«Chergui 2025»: l’Algérie fulmine à l’annonce, se tait à la manœuvre

Lors de l'exercice militaire Chergui 2025. (Photo: Armée de terre)

Lorsque le Maroc et la France ont annoncé, au printemps dernier, la tenue de l’exercice militaire conjoint «Chergui 2025», Alger avait réagi avec fracas, dénonçant une «provocation» à ses frontières et convoquant l’ambassadeur français. Six mois plus tard, alors que les manœuvres se déroulent bel et bien à Errachidia, le régime algérien se mure dans un silence total. Un contraste saisissant, révélateur d’une impéritie diplomatique et d’un aveuglement stratégique face à une coopération maroco-française désormais gravée dans le marbre.

Le 09/10/2025 à 12h00

Au printemps dernier, Alger tonnait. À peine l’annonce de l’exercice militaire maroco-français «Chergui 2025» diffusée que le régime algérien montait aux barricades: convocation de l’ambassadeur de France, déclarations furieuses de la diplomatie, médias d’État en ordre de bataille. L’opération, prévue à Errachidia pour l’automne, était décrite comme une provocation directe, «aux frontières avec l’Algérie». Six mois plus tard, les hélicoptères français et les blindés marocains ont bel et bien manœuvré dans les reliefs de l’Atlas… et Alger garde le silence. Pas une protestation, pas une déclaration officielle, pas une ligne dans les médias. Le contraste est saisissant.

Lorsque «Chergui» n’était encore qu’un projet, le ton du voisin oriental frisait l’hystérie diplomatique. L’Algérie dénonçait officiellement un «acte hostile» de Paris, estimant que ces manœuvres constituaient une menace à sa sécurité. Le ministère algérien des Affaires étrangères avait même convoqué le diplomate français Stéphane Romatet pour lui signifier «la gravité» du projet.

L’opération, expliquait-on alors à Alger, portait un nom «évocateur», Chergui, ce vent chaud venu de l’Est, que les autorités algériennes interprétaient comme une allusion à leur propre position géographique. L’argument prêtait à sourire: la ville algérienne la plus proche d’Errachidia, Béchar, se situe à plus de 200 km du théâtre des manœuvres.

Un silence de mort

Or, à partir du 6 octobre, les Forces armées royales (FAR) et l’armée française ont exécuté les séquences prévues. Déploiement des unités, engagement tactique, opérations aérotransportées et simulations d’assaut. Les chars marocains Abrams ont côtoyé les hélicoptères Tigre et NH90 français. L’armée de terre française a souligné sur son site officiel la qualité du partenariat et la complémentarité des forces.
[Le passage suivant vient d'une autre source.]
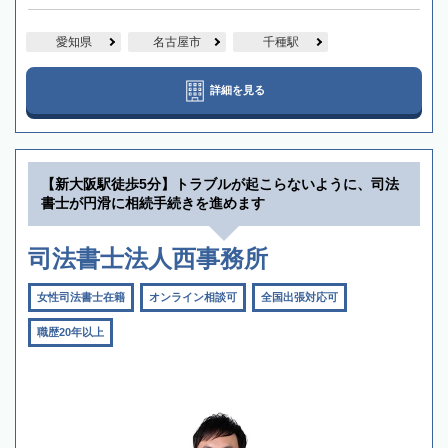
愛知県
名古屋市
千種駅
詳細を見る
【新大阪駅徒歩5分】トラブルが起こらないように、司法
書士が円滑に相続手続きを進めます
司法書士法人西事務所
女性司法書士在籍
オンライン相談可
全国出張対応可
職歴20年以上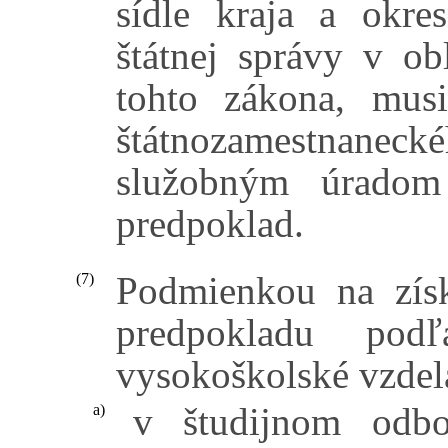
sídle kraja a okre
štátnej správy v o
tohto zákona, mus
štátnozamestnanec
služobným úradom 
predpoklad.
Podmienkou na získ
(7)
predpokladu po
vysokoškolské vzdel
v študijnom odb
a)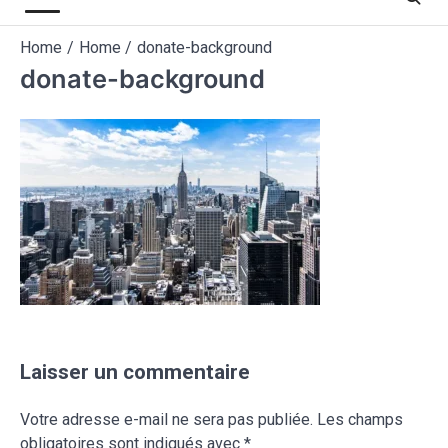
Home
Home
donate-background
donate-background
Laisser un commentaire
Votre adresse e-mail ne sera pas publiée.
Les champs
obligatoires sont indiqués avec
*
En face, aucune réaction d’Alger. Ni communiqué, ni indignation publique, ni couverture médiatique particulière. Ce mutisme tranche radicalement avec les diatribes du mois de mars. Indigne, serait-on tenté de commenter et connaissant tout l’aplomb qu’Alger met quand il s’agit de s’écrier.

Mais le régime, a-t-il vraiment d’autre choix que de se taire? Rien n’est moins sûr. Après la surenchère de mars, prolonger la polémique au moment de la réalisation de l’exercice aurait accentué la perception d’isolement d’Alger sur la scène internationale et son manque total de légitimité sur le sujet. Car, à y regarder de près, la junte algérienne pratique elle-même des manœuvres d’envergure à la frontière marocaine, souvent avec la Russie. En 2022 et 2023, les exercices «Bouclier du désert» à Hammaguir, à 50 km du Maroc, n’avaient provoqué aucune réaction officielle de Rabat. En protestant d’abord puis en se taisant ensuite, Alger évite ainsi le risque d’un effet miroir embarrassant. Comment dénoncer chez son voisin ce qu’elle pratique elle-même?

On retiendra que l’annonce de «Chergui» tombait à un moment où Alger cherchait à détourner l’attention d’affaires internes sensibles, notamment l’arrestation de l’écrivain Boualem Sansal – toujours embastillé en Algérie –, les tensions avec Paris autour des expulsions d’Algériens en situation irrégulière, ou encore les accusations d’espionnage sur le sol français. L’agitation diplomatique visait alors à repositionner la crise sur un terrain plus noble, celui du nationalisme et de la rivalité régionale. Mais une fois les projecteurs médiatiques passés à autre chose, poursuivre la polémique aurait été contre-productif. D’où la stratégie du silence.

Plus sérieusement, et loin de ces petits calculs, pour le Maroc et la France, «Chergui» n’a rien d’exceptionnel. L’exercice figure dans un calendrier de coopération militaire déjà dense. Citons les exercices «Al Aqrab» à Benguérir. Ces rendez-vous réguliers participent d’un partenariat stratégique ancien, ancré dans la formation, l’interopérabilité et la préparation conjointe aux défis sécuritaires, notamment sahéliens. Le Maroc consolide ainsi sa stature d’acteur régional fiable et professionnel. La France, elle, préserve un ancrage opérationnel dans une région clé après son retrait du Sahel. Rien qui, objectivement, devrait provoquer les cris d’orfraie du régime d’Alger.

Au fond, le régime d’Alger fait du bruit pour rien. L’Algérie, en s’indignant bruyamment avant l’heure puis en s’effaçant devant le fait accompli, révèle les limites de sa diplomatie et l’inanité de ses réactions hystériques. «Chergui 2025» s’est déroulé sous un ciel calme. Le vent d’Est, lui, s’est soudainement arrêté.